+++ Records for this exercise +++

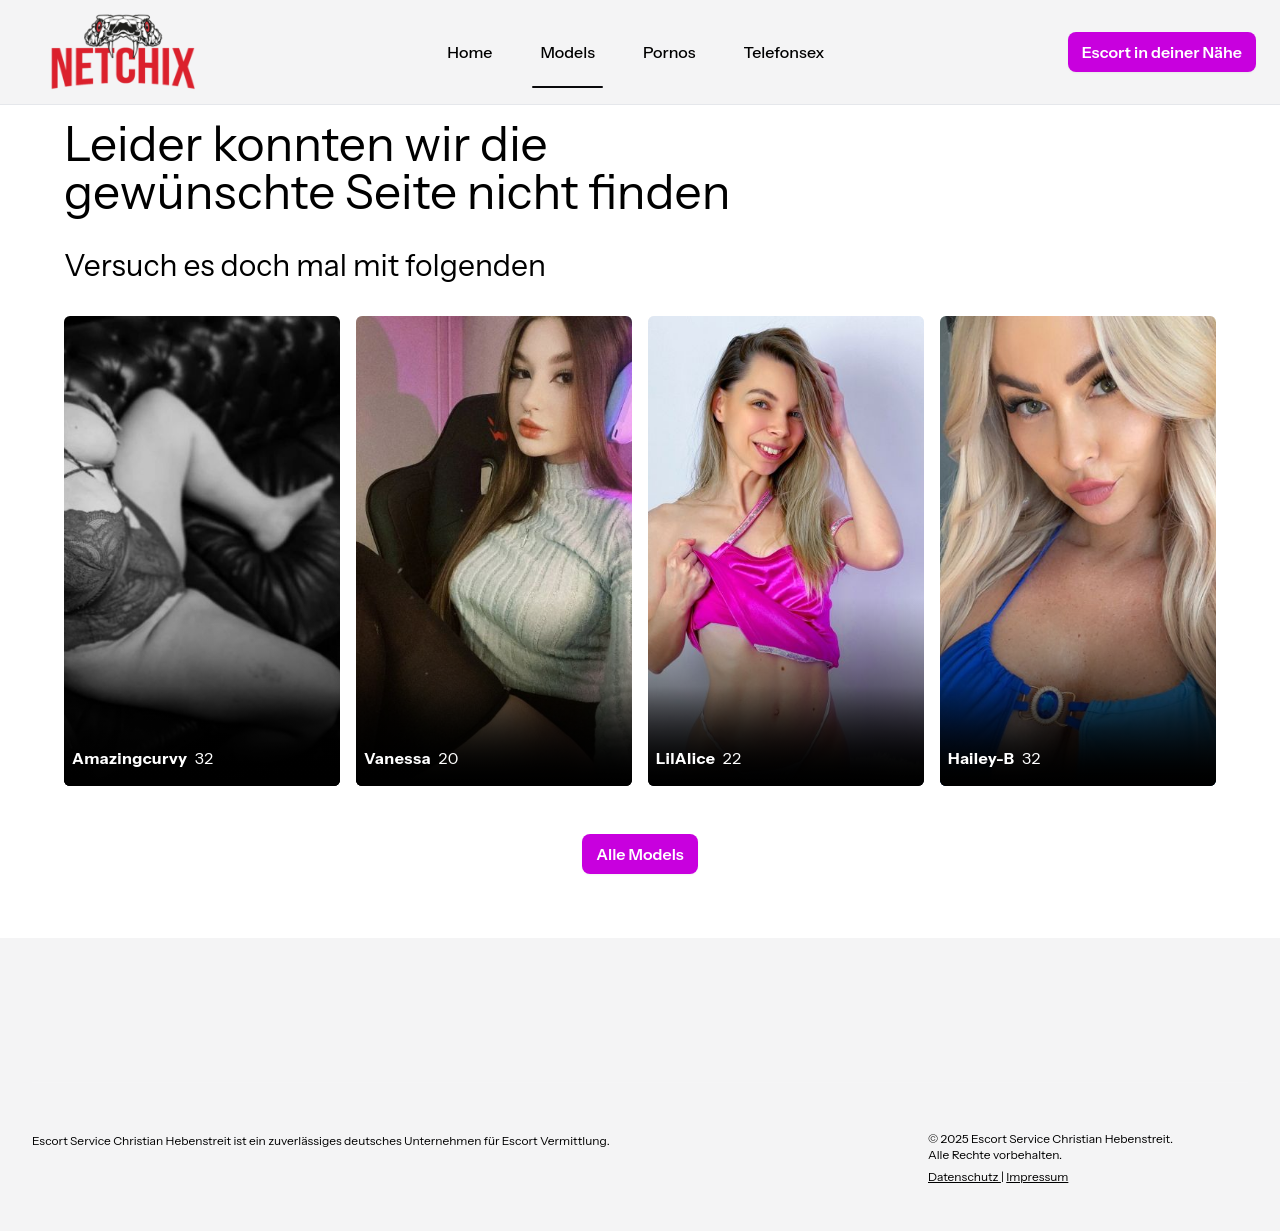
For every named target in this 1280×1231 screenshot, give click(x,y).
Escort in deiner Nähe (1162, 52)
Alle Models (639, 854)
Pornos (669, 52)
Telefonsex (784, 52)
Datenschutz (964, 1176)
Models (567, 57)
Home (469, 52)
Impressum (1037, 1176)
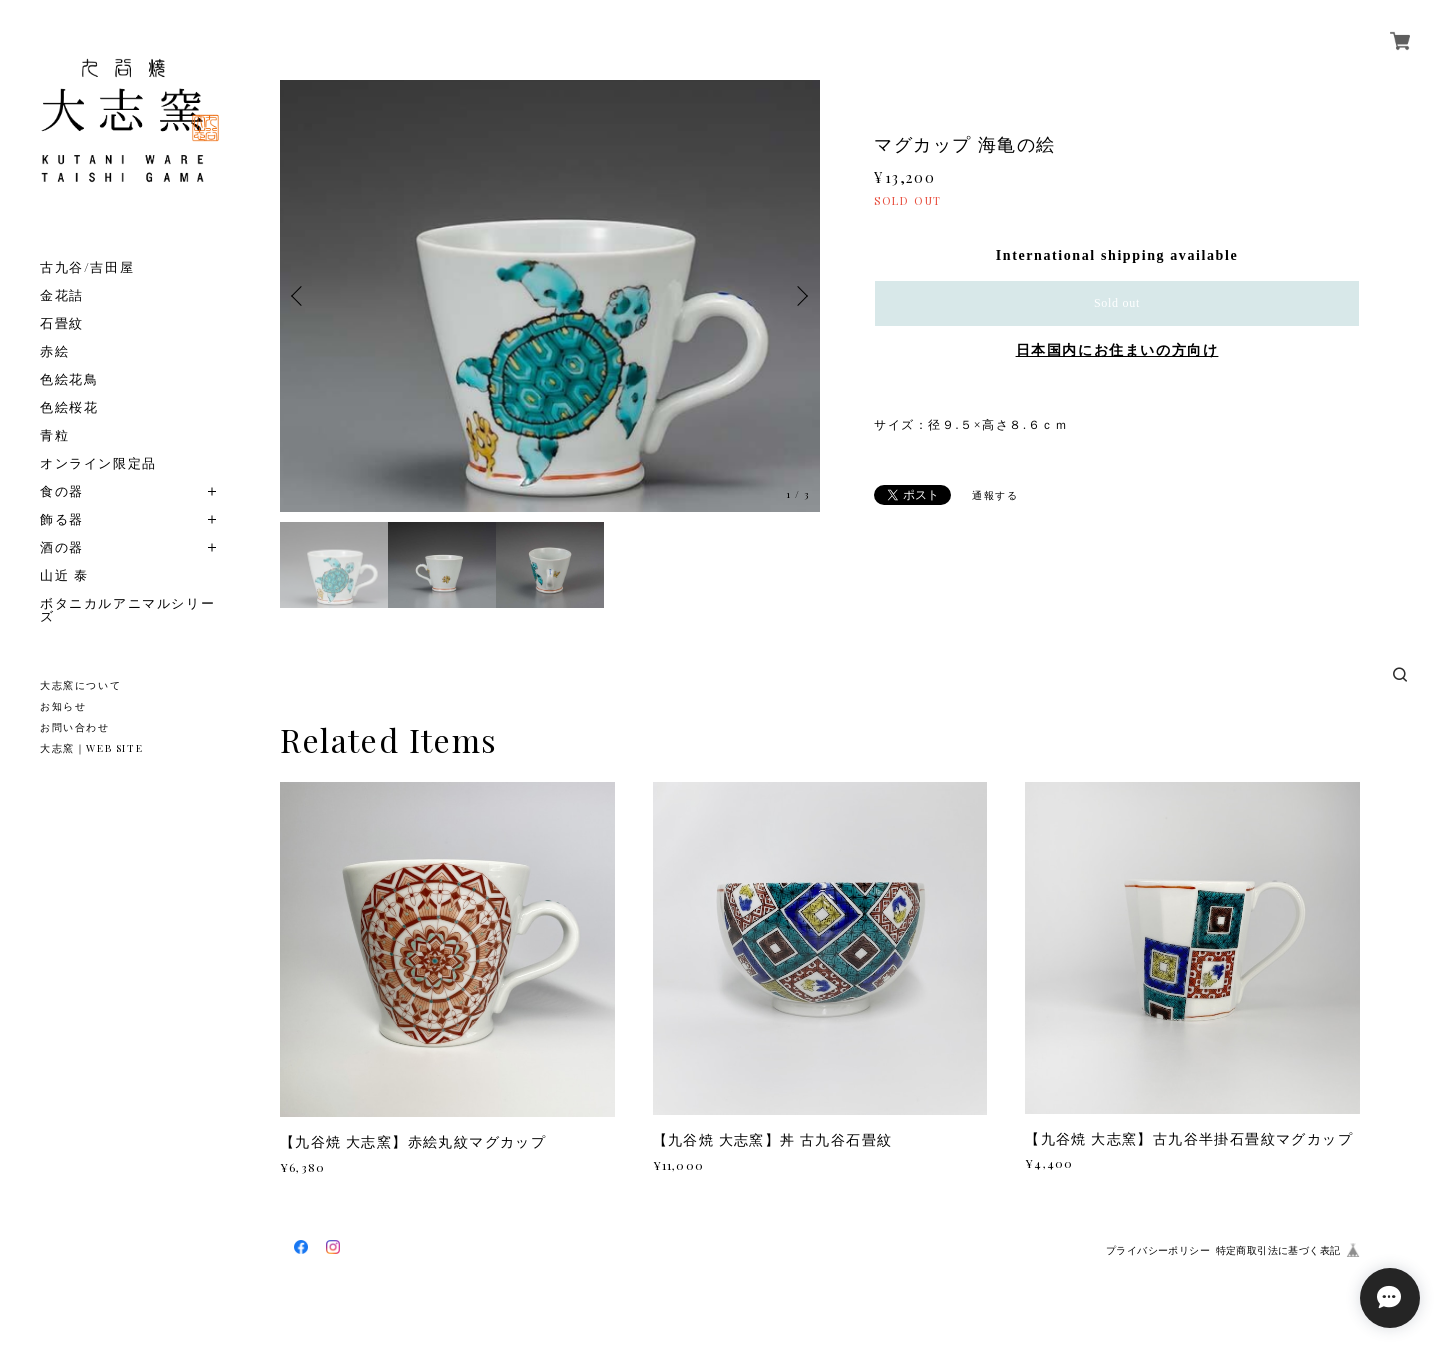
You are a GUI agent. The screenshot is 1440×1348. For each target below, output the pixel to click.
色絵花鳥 (69, 378)
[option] (550, 296)
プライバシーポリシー (1158, 1250)
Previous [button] (300, 296)
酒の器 (62, 546)
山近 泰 (64, 574)
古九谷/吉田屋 (87, 266)
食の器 (62, 490)
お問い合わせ (75, 727)
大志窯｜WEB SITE (91, 748)
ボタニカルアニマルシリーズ (127, 609)
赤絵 (54, 350)
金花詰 (62, 294)
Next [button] (800, 296)
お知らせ (63, 706)
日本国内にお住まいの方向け (1117, 350)
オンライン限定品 (98, 462)
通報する (995, 495)
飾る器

+++

■ **What this task involves**: Go back to the entries above and restate word for word every line from the first through the one that contains "プライバシーポリシー (1158, 1250)", leaving the pictures behind.

■ **Result of this task**:
For every named target in this 1280×1231 screenshot, give click(x,y).
Escort in deiner Nähe (1162, 52)
Alle Models (639, 854)
Pornos (669, 52)
Telefonsex (784, 52)
Datenschutz (964, 1176)
Models (567, 57)
Home (469, 52)
Impressum (1037, 1176)
You are a GUI agent. The screenshot is 1440×1348. For each target below, output the pixel to click.
色絵花鳥 (69, 378)
[option] (550, 296)
プライバシーポリシー (1158, 1250)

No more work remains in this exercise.